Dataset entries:
◆ ◆ ◆ ◆

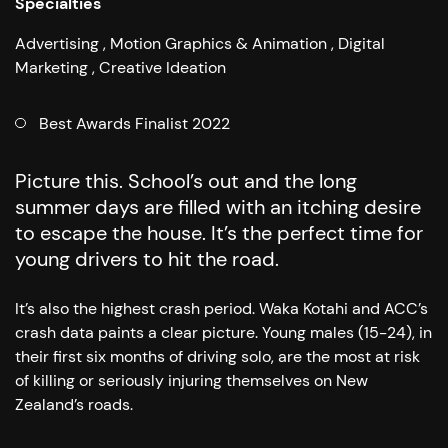
Specialties
Advertising
Motion Graphics & Animation
Digital
Marketing
Creative Ideation
Best Awards Finalist 2022
Picture this. School’s out and the long
summer days are filled with an itching desire
to escape the house. It’s the perfect time for
young drivers to hit the road.
It’s also the highest crash period. Waka Kotahi and ACC’s
crash data paints a clear picture. Young males (15-24), in
their first six months of driving solo, are the most at risk
of killing or seriously injuring themselves on New
Zealand’s roads.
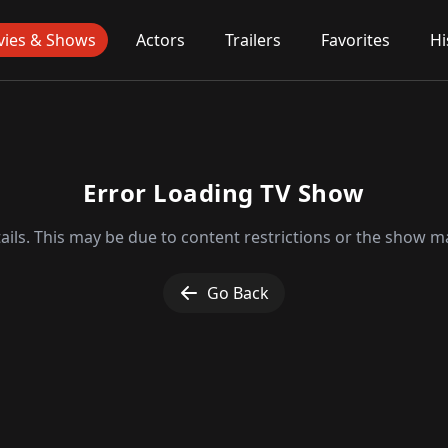
ies & Shows
Actors
Trailers
Favorites
Hi
Error Loading TV Show
ils. This may be due to content restrictions or the show ma
Go Back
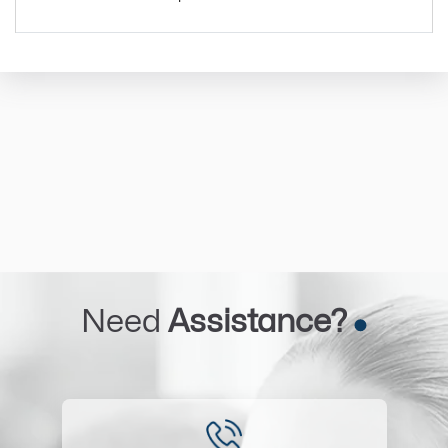
Need
Assistance?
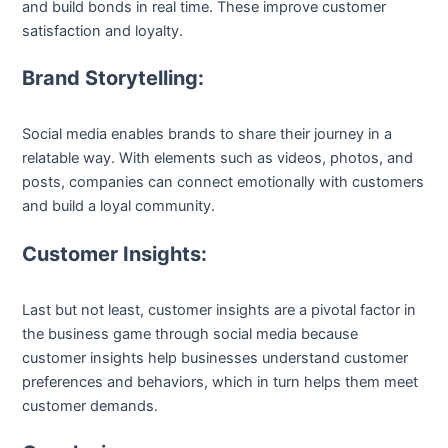
and build bonds in real time. These improve customer
satisfaction and loyalty.
Brand Storytelling:
Social media enables brands to share their journey in a
relatable way. With elements such as videos, photos, and
posts, companies can connect emotionally with customers
and build a loyal community.
Customer Insights:
Last but not least, customer insights are a pivotal factor in
the business game through social media because
customer insights help businesses understand customer
preferences and behaviors, which in turn helps them meet
customer demands.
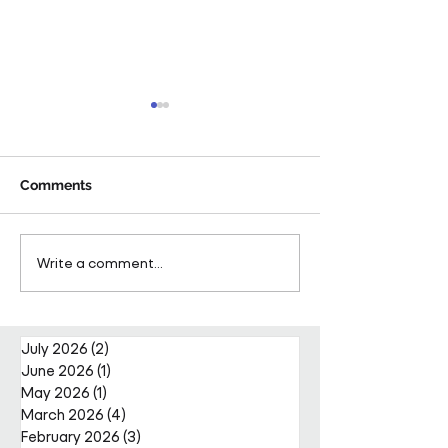
Comments
Pareto Strengthens
Pareto Appoints
Write a comment...
Facilities Management
Metcalfe as CE
Projects Team with Enda
Nally Appointment
July 2026
(2)
2 posts
June 2026
(1)
1 post
May 2026
(1)
1 post
March 2026
(4)
4 posts
February 2026
(3)
3 posts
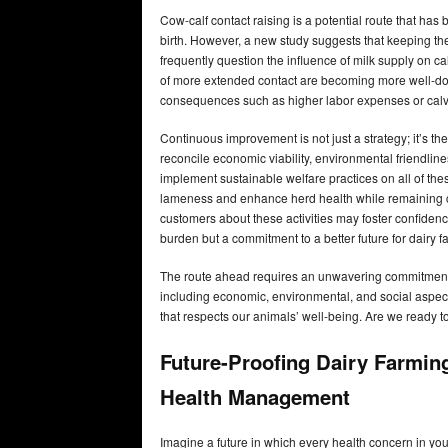
Cow-calf contact raising is a potential route that ha
birth. However, a new study suggests that keeping th
frequently question the influence of milk supply on cal
of more extended contact are becoming more well-do
consequences such as higher labor expenses or calves’
Continuous improvement is not just a strategy; it’s th
reconcile economic viability, environmental friendlines
implement sustainable welfare practices on all of the
lameness and enhance herd health while remaining co
customers about these activities may foster confiden
burden but a commitment to a better future for dairy f
The route ahead requires an unwavering commitment 
including economic, environmental, and social aspect
that respects our animals’ well-being. Are we ready to
Future-Proofing Dairy Farmin
Health Management
Imagine a future in which every health concern in yo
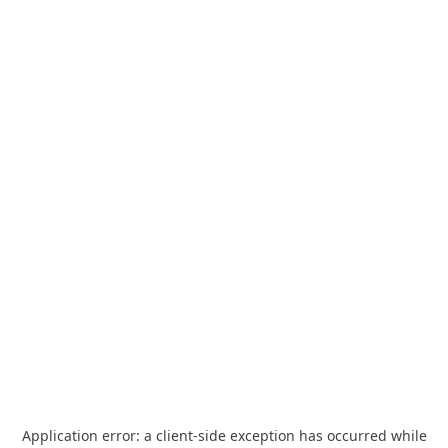
Application error: a
client
-side exception has occurred while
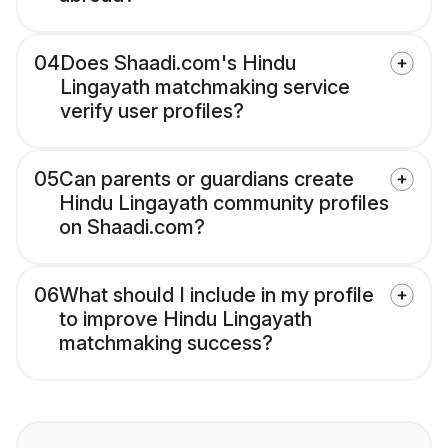
04
Does Shaadi.com's Hindu
Lingayath matchmaking service
verify user profiles?
05
Can parents or guardians create
Hindu Lingayath community profiles
on Shaadi.com?
06
What should I include in my profile
to improve Hindu Lingayath
matchmaking success?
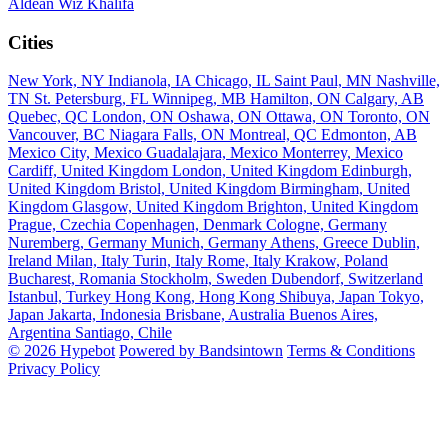
Aldean
Wiz Khalifa
Cities
New York, NY
Indianola, IA
Chicago, IL
Saint Paul, MN
Nashville,
TN
St. Petersburg, FL
Winnipeg, MB
Hamilton, ON
Calgary, AB
Quebec, QC
London, ON
Oshawa, ON
Ottawa, ON
Toronto, ON
Vancouver, BC
Niagara Falls, ON
Montreal, QC
Edmonton, AB
Mexico City, Mexico
Guadalajara, Mexico
Monterrey, Mexico
Cardiff, United Kingdom
London, United Kingdom
Edinburgh,
United Kingdom
Bristol, United Kingdom
Birmingham, United
Kingdom
Glasgow, United Kingdom
Brighton, United Kingdom
Prague, Czechia
Copenhagen, Denmark
Cologne, Germany
Nuremberg, Germany
Munich, Germany
Athens, Greece
Dublin,
Ireland
Milan, Italy
Turin, Italy
Rome, Italy
Krakow, Poland
Bucharest, Romania
Stockholm, Sweden
Dubendorf, Switzerland
Istanbul, Turkey
Hong Kong, Hong Kong
Shibuya, Japan
Tokyo,
Japan
Jakarta, Indonesia
Brisbane, Australia
Buenos Aires,
Argentina
Santiago, Chile
© 2026 Hypebot
Powered by Bandsintown
Terms & Conditions
Privacy Policy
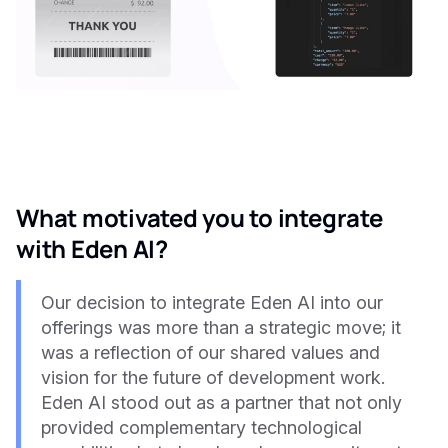
What motivated you to integrate
with Eden AI?
Our decision to integrate Eden AI into our
offerings was more than a strategic move; it
was a reflection of our shared values and
vision for the future of development work.
Eden AI stood out as a partner that not only
provided complementary technological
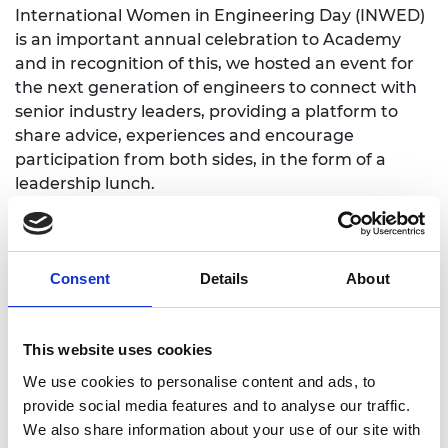
International Women in Engineering Day (INWED)
is an important annual celebration to Academy
and in recognition of this, we hosted an event for
the next generation of engineers to connect with
senior industry leaders, providing a platform to
share advice, experiences and encourage
participation from both sides, in the form of a
leadership lunch.
We were delighted to welcome special guest Roni
Savage, CEO and Founder of Jomas Associates, for
a conversation with focus on how we can apply the
Consent
Details
About
rigor afforded to physical safety within engineering
to ensure greater psychological safety, in line with
this year’s INWED theme of Make Safety Seen.
This website uses cookies
Each invited guest was requested to bring an early
We use cookies to personalise content and ads, to
career engineer, who could effectively contribute
provide social media features and to analyse our traffic.
to discussions around the future of women in
We also share information about your use of our site with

◆ ◆ ◆ ◆

● **Directions for this task**:
Write out all the data exactly, minus pictures.

● **Your solution**:
Specialties
Advertising
Motion Graphics & Animation
Digital
Marketing
Creative Ideation
Best Awards Finalist 2022
Picture this. School’s out and the long
summer days are filled with an itching desire
to escape the house. It’s the perfect time for
young drivers to hit the road.
It’s also the highest crash period. Waka Kotahi and ACC’s
crash data paints a clear picture. Young males (15-24), in
their first six months of driving solo, are the most at risk
of killing or seriously injuring themselves on New
Zealand’s roads.
ies & Shows
Actors
Trailers
Favorites
Hi
Error Loading TV Show
ils. This may be due to content restrictions or the show ma
Go Back
Need
Assistance?
and build bonds in real time. These improve customer
satisfaction and loyalty.
Brand Storytelling:
Social media enables brands to share their journey in a
relatable way. With elements such as videos, photos, and
posts, companies can connect emotionally with customers
and build a loyal community.
Customer Insights:
Last but not least, customer insights are a pivotal factor in
the business game through social media because
customer insights help businesses understand customer
preferences and behaviors, which in turn helps them meet
customer demands.
Comments
Pareto Strengthens
Pareto Appoints
Write a comment...
Facilities Management
Metcalfe as CE
Projects Team with Enda
Nally Appointment
July 2026
(2)
2 posts
June 2026
(1)
1 post
May 2026
(1)
1 post
March 2026
(4)
4 posts
February 2026
(3)
3 posts
Cow-calf contact raising is a potential route that ha
birth. However, a new study suggests that keeping th
frequently question the influence of milk supply on cal
of more extended contact are becoming more well-do
consequences such as higher labor expenses or calves’
Continuous improvement is not just a strategy; it’s th
reconcile economic viability, environmental friendlines
implement sustainable welfare practices on all of the
lameness and enhance herd health while remaining co
customers about these activities may foster confiden
burden but a commitment to a better future for dairy f
The route ahead requires an unwavering commitment 
including economic, environmental, and social aspect
that respects our animals’ well-being. Are we ready to
Future-Proofing Dairy Farmin
Health Management
Imagine a future in which every health concern in yo
Application error: a
client
-side exception has occurred while
04
Does Shaadi.com's Hindu
Lingayath matchmaking service
verify user profiles?
05
Can parents or guardians create
Hindu Lingayath community profiles
on Shaadi.com?
06
What should I include in my profile
to improve Hindu Lingayath
matchmaking success?
Aldean
Wiz Khalifa
Cities
New York, NY
Indianola, IA
Chicago, IL
Saint Paul, MN
Nashville,
TN
St. Petersburg, FL
Winnipeg, MB
Hamilton, ON
Calgary, AB
Quebec, QC
London, ON
Oshawa, ON
Ottawa, ON
Toronto, ON
Vancouver, BC
Niagara Falls, ON
Montreal, QC
Edmonton, AB
Mexico City, Mexico
Guadalajara, Mexico
Monterrey, Mexico
Cardiff, United Kingdom
London, United Kingdom
Edinburgh,
United Kingdom
Bristol, United Kingdom
Birmingham, United
Kingdom
Glasgow, United Kingdom
Brighton, United Kingdom
Prague, Czechia
Copenhagen, Denmark
Cologne, Germany
Nuremberg, Germany
Munich, Germany
Athens, Greece
Dublin,
Ireland
Milan, Italy
Turin, Italy
Rome, Italy
Krakow, Poland
Bucharest, Romania
Stockholm, Sweden
Dubendorf, Switzerland
Istanbul, Turkey
Hong Kong, Hong Kong
Shibuya, Japan
Tokyo,
Japan
Jakarta, Indonesia
Brisbane, Australia
Buenos Aires,
Argentina
Santiago, Chile
© 2026 Hypebot
Powered by Bandsintown
Terms & Conditions
Privacy Policy
What motivated you to integrate
with Eden AI?
Our decision to integrate Eden AI into our
offerings was more than a strategic move; it
was a reflection of our shared values and
vision for the future of development work.
Eden AI stood out as a partner that not only
provided complementary technological
International Women in Engineering Day (INWED)
is an important annual celebration to Academy
and in recognition of this, we hosted an event for
the next generation of engineers to connect with
senior industry leaders, providing a platform to
share advice, experiences and encourage
participation from both sides, in the form of a
leadership lunch.
We were delighted to welcome special guest Roni
Savage, CEO and Founder of Jomas Associates, for
a conversation with focus on how we can apply the
Consent
Details
About
rigor afforded to physical safety within engineering
to ensure greater psychological safety, in line with
this year’s INWED theme of Make Safety Seen.
This website uses cookies
Each invited guest was requested to bring an early
We use cookies to personalise content and ads, to
career engineer, who could effectively contribute
provide social media features and to analyse our traffic.
to discussions around the future of women in
We also share information about your use of our site with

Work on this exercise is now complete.